Et si une seule invention permettait de s’attaquer à deux des plus graves crises environnementales du siècle ? C’est le pari d’une équipe de chercheurs de l’Université de Copenhague, qui vient de dévoiler un matériau capable de capturer le dioxyde de carbone tout en recyclant les plastiques les plus polluants. Une avancée qui pourrait bien changer la donne dans la lutte contre le réchauffement climatique et la pollution des océans.
Un double fléau : plastique et CO₂
Notre époque est marquée par deux menaces omniprésentes. D’un côté, l’atmosphère terrestre est saturée de dioxyde de carbone, principal moteur du dérèglement climatique. De l’autre, les déchets plastiques s’accumulent dans nos décharges, nos rivières et nos océans, se fragmentant en microplastiques invisibles qui pénètrent jusque dans nos organismes.
Ces deux crises, souvent traitées séparément, semblent pourtant intimement liées : toutes deux découlent de la surconsommation et du manque de solutions de recyclage ou de traitement efficaces.
C’est précisément ce lien qu’ont choisi d’explorer les chercheurs danois en misant sur une idée simple et audacieuse : transformer un problème en ressource.
BAETA : un matériau né du plastique
Leur invention porte un nom : BAETA. Il s’agit d’une poudre issue de déchets plastiques, principalement du PET, que l’on retrouve dans les bouteilles ou les emballages.
L’originalité de BAETA réside dans son processus de fabrication. Contrairement à d’autres matériaux de capture du carbone qui nécessitent des conditions extrêmes – froid intense, hautes pressions – la synthèse de BAETA se fait à température ambiante. Non seulement cela réduit les coûts énergétiques, mais cela ouvre aussi la voie à une utilisation beaucoup plus large, dans des environnements industriels classiques.
« Nous résolvons un problème sans en créer un nouveau », explique Margarita Poderyte, doctorante et première auteure de l’étude.
Capturer le carbone, même en sortie d’usine
Le fonctionnement de BAETA est remarquablement flexible. Le matériau peut piéger le CO₂ à température ambiante, mais il reste efficace jusqu’à 150 °C. Cela signifie qu’il peut être intégré directement en sortie de cheminée d’usine, là où les gaz sont chauds et riches en dioxyde de carbone.

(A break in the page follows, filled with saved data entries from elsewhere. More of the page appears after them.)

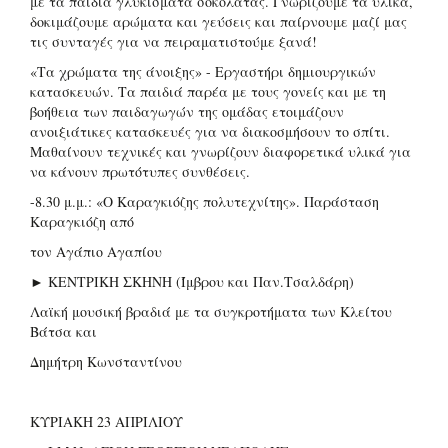
με τα παιδιά γλυκίσματα σοκολάτας. Γνωρίζουμε τα υλικά,
δοκιμάζουμε αρώματα και γεύσεις και παίρνουμε μαζί μας
τις συνταγές για να πειραματιστούμε ξανά!
«Τα χρώματα της άνοιξης» - Εργαστήρι δημιουργικών
κατασκευών. Τα παιδιά παρέα με τους γονείς και με τη
βοήθεια των παιδαγωγών της ομάδας ετοιμάζουν
ανοιξιάτικες κατασκευές για να διακοσμήσουν το σπίτι.
Μαθαίνουν τεχνικές και γνωρίζουν διαφορετικά υλικά για
να κάνουν πρωτότυπες συνθέσεις.
-8.30 μ.μ.: «Ο Καραγκιόζης πολυτεχνίτης». Παράσταση
Καραγκιόζη από
τον Αγάπιο Αγαπίου
► ΚΕΝΤΡΙΚΗ ΣΚΗΝΗ (Ίμβρου και Παν.Τσαλδάρη)
Λαϊκή μουσική βραδιά με τα συγκροτήματα των Κλείτου
Βάτσα και
Δημήτρη Κωνσταντίνου
ΚΥΡΙΑΚΗ 23 ΑΠΡΙΛΙΟΥ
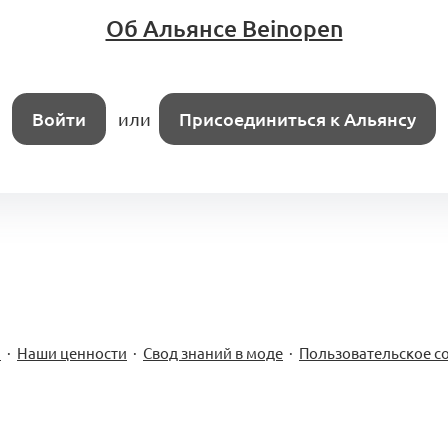
Об Альянсе Beinopen
Войти
или
Присоединиться к Альянсу
м
·
Наши ценности
·
Свод знаний в моде
·
Пользовательское с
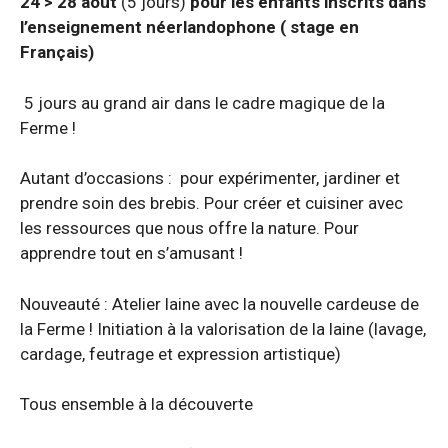
24 > 28 août
(5 jours)
pour les enfants inscrits dans
l’enseignement néerlandophone ( stage en
Français)
5 jours au grand air dans le cadre magique de la
Ferme !
Autant d’occasions : pour expérimenter, jardiner et
prendre soin des brebis. Pour créer et cuisiner avec
les ressources que nous offre la nature. Pour
apprendre tout en s’amusant !
Nouveauté : Atelier laine avec la nouvelle cardeuse de
la Ferme ! Initiation à la valorisation de la laine (lavage,
cardage, feutrage et expression artistique)
Tous ensemble à la découverte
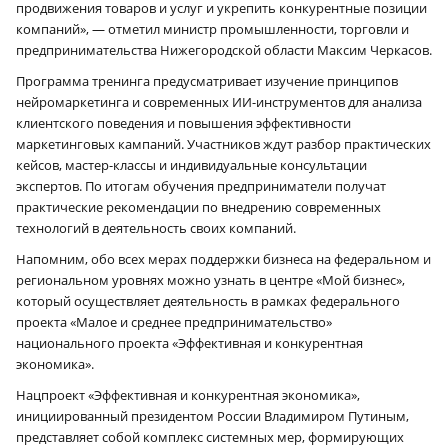
продвижения товаров и услуг и укрепить конкурентные позиции
компаний», — отметил министр промышленности, торговли и
предпринимательства Нижегородской области Максим Черкасов.
Программа тренинга предусматривает изучение принципов
нейромаркетинга и современных ИИ-инструментов для анализа
клиентского поведения и повышения эффективности
маркетинговых кампаний. Участников ждут разбор практических
кейсов, мастер-классы и индивидуальные консультации
экспертов. По итогам обучения предприниматели получат
практические рекомендации по внедрению современных
технологий в деятельность своих компаний.
Напомним, обо всех мерах поддержки бизнеса на федеральном и
региональном уровнях можно узнать в центре «Мой бизнес»,
который осуществляет деятельность в рамках федерального
проекта «Малое и среднее предпринимательство»
национального проекта «Эффективная и конкурентная
экономика».
Нацпроект «Эффективная и конкурентная экономика»,
инициированный президентом России Владимиром Путиным,
представляет собой комплекс системных мер, формирующих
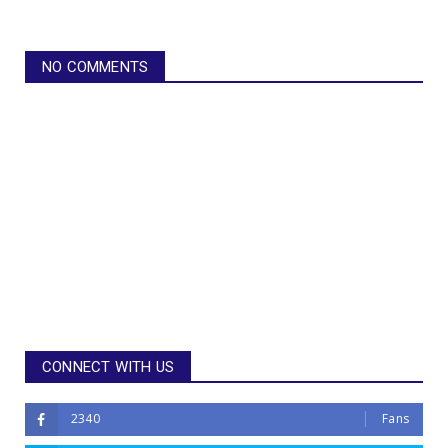
NO COMMENTS
CONNECT WITH US
2340
Fans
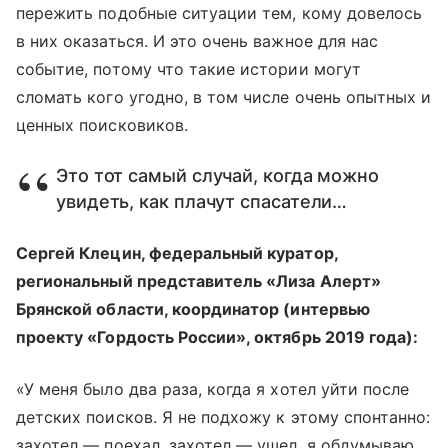
пережить подобные ситуации тем, кому довелось
в них оказаться. И это очень важное для нас
событие, потому что такие истории могут
сломать кого угодно, в том числе очень опытных и
ценных поисковиков.
Это тот самый случай, когда можно
увидеть, как плачут спасатели…
Сергей Клецин, федеральный куратор,
региональный представитель «Лиза Алерт»
Брянской области, координатор (интервью
проекту «Гордость России», октябрь 2019 года):
«У меня было два раза, когда я хотел уйти после
детских поисков. Я не подхожу к этому спонтанно:
захотел — поехал, захотел — ушел, я обдумываю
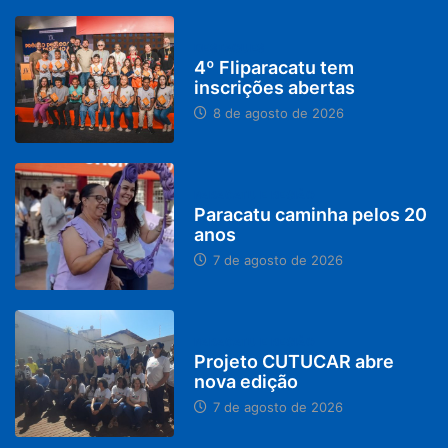
DESTAQUES
4º Fliparacatu tem
inscrições abertas
8 de agosto de 2026
PARACATU E REGIÃO
Paracatu caminha pelos 20
anos
7 de agosto de 2026
PARACATU E REGIÃO
Projeto CUTUCAR abre
nova edição
7 de agosto de 2026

Une fois saturé, BAETA peut être régénéré par chauffage, libérant le CO₂ qu’il a absorbé. Contrairement à ce que l’on pourrait penser, cette étape ne réduit pas l’intérêt du processus : le carbone récupéré peut ensuite être valorisé, par exemple dans la fabrication de carburants synthétiques, de matériaux de construction ou même de boissons gazeuses.
Autrement dit, BAETA ne se contente pas de stocker : il transforme le carbone en ressource.

Une solution circulaire et économique
Ce qui distingue vraiment BAETA des autres technologies de capture du carbone, c’est son caractère circulaire. Sa production repose sur un matériau problématique – le plastique – qu’elle transforme en outil de lutte contre le changement climatique.
Cela ouvre des perspectives inédites. Plutôt que de voir les millions de tonnes de plastiques dérivant dans les océans comme une catastrophe inéluctable, les chercheurs y voient désormais une ressource potentielle. Plus le plastique se dégrade, mieux il se prête à la transformation en BAETA.
Pour Jiwoong Lee, professeur associé et co-auteur de l’étude, l’innovation va au-delà de la science : elle crée une incitation économique concrète à nettoyer les océans et les décharges de leurs plastiques.
Et après ?
Pour l’instant, BAETA en est encore au stade du laboratoire. L’enjeu majeur est désormais de passer à la production industrielle. Les chercheurs travaillent déjà à attirer des investisseurs afin de transformer leur découverte en technologie viable à grande échelle.
Si ce pari est réussi, l’impact pourrait être considérable : moins de plastiques dans la nature, moins de CO₂ dans l’air, et une nouvelle filière économique verte. Bien sûr, la capture du carbone n’est pas une baguette magique capable de résoudre seule le réchauffement climatique. Mais en associant recyclage et réduction des émissions, BAETA pourrait bien devenir un acteur incontournable dans l’arsenal de solutions nécessaires à la transition écologique.
Une invention qui change de perspective
La découverte danoise, publiée dans Science Advances, rappelle une leçon essentielle : les problèmes environnementaux ne doivent pas être envisagés isolément. Plastiques et gaz à effet de serre ne sont pas seulement deux menaces parallèles ; ils peuvent être traités ensemble, dans une logique circulaire et durable.
Et si l’avenir de la planète dépendait justement de ce type de synergies ? BAETA montre qu’il est possible de repenser les déchets, non comme des fardeaux, mais comme des ressources capables de bâtir un futur plus respirable.